Workday Inc.

09/12/2022 | Press release | Distributed by Public on 09/12/2022 06:12

How Rising Rates of Burnout Risk Are Impacting Different Industries in 2022

Between a global pandemic and challenging economic times, employees around the world have been under an increasing amount of stress over the past few years. According to the 2021 Work and Wellbeing Survey from the American Psychological Association, 3 in 5 employees reported negative impacts of work-related stress, including lack of interest, motivation, or energy (26%), emotional exhaustion (32%), and high levels of physical fatigue (44%).

The findings from our latest report, "Addressing Burnout Risk in 2022," tell a similar story. Of the 10 industries in our analysis, seven either maintained or saw increased levels of higher burnout risk year on year.

Our analysis of burnout risk is based on de-identified employee survey data from 1.5 million employees across more than 600 companies around the world.

Higher Levels of Burnout Risk Among Front-Line Workers

A prominent theme that emerged from our analysis of burnout risk is rapidly declining energy levels of employees within a number of sectors, including healthcare, transportation, consumer goods, and manufacturing-many of which have a higher proportion of front-line employees.

The transportation sector saw a significant increase in burnout risk, with 60% of transportation companies falling into the higher risk category in 2022, compared to 44% in 2021. This was the steepest increase of all industries in the current analysis.

This highlights the need for organizations to not only provide support for the mental and physical health of employees but also introduce a greater degree of flexibility and autonomy, where feasible, so that employees can more effectively manage their workload and establish a healthier work-life balance.

Lower Levels of Burnout Risk Among U.S. Organizations

Some countries performed better than others between 2021 and 2022, with organizations headquartered in Australia and Germany seeing a drop in the proportion of organizations with a higher level of burnout risk by 19% and 15% respectively, year over year.

U.S.-headquartered companies have one of the lowest proportions of organizations in the higher risk category, holding steady at 17% year on year. This compares to those in the UK, which have the highest proportion of companies with elevated levels of burnout risk, at 41%.

Of the 10 industries in our analysis, seven either maintained or saw increased levels of burnout risk year on year.
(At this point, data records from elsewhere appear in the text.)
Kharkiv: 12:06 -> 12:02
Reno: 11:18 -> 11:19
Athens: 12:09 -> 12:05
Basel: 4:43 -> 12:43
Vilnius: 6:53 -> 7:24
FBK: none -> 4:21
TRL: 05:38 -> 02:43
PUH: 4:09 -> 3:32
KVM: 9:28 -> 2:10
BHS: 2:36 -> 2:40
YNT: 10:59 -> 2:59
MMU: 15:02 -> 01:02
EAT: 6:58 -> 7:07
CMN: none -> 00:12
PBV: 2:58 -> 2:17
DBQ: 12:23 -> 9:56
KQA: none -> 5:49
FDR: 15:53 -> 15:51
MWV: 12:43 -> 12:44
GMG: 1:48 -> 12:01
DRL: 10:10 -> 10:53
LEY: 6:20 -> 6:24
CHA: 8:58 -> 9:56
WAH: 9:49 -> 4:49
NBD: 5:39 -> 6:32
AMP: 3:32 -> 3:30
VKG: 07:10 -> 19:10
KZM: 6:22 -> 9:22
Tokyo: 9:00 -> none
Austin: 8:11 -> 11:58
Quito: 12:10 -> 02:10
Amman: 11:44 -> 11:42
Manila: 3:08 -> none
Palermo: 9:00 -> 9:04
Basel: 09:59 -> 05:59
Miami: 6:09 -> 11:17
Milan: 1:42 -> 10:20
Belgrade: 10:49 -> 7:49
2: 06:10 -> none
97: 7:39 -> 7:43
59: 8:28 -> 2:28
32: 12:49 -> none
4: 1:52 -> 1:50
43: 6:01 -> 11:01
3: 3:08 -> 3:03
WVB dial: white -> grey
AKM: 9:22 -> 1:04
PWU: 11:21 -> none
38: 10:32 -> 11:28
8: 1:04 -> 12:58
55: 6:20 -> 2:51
Apart from the fact American employees tend to respond more optimistically than others (based on previous survey results), U.S. organizations are also often some of the largest, meaning larger budgets to support health and wellbeing initiatives that address burnout risk. Meanwhile, many UK organizations have faced people and materials shortages over the past year, culminating in strikes and pay disputes across a number of different industries.

Regions that ranked well in all three components of burnout risk include the U.S., Denmark, and Canada. Norway also ranks well for energy levels and connectedness but underperformed on fulfillment compared to the top three.

What Can Organizations Do to Address Burnout Risk?

The immediate stressors of the global pandemic may have eased in many parts of the world, but organizations still need to address the knock-on effects to employee health and wellbeing, which may be impacted further by challenging economic times in the future.

Studies have shown that initiatives aimed at individuals are less effective than those that tackle issues at the organizational level, including toxic behavior, unreasonable workloads, and a lack of autonomy-some of the same elements included in our burnout risk methodology.

Our latest report, "Addressing Burnout Risk in 2022," not only reveals the latest insights on burnout risk in different industries and regions, it also provides a clear methodology to understand the various aspects of burnout risk, and what organizations can do to address them.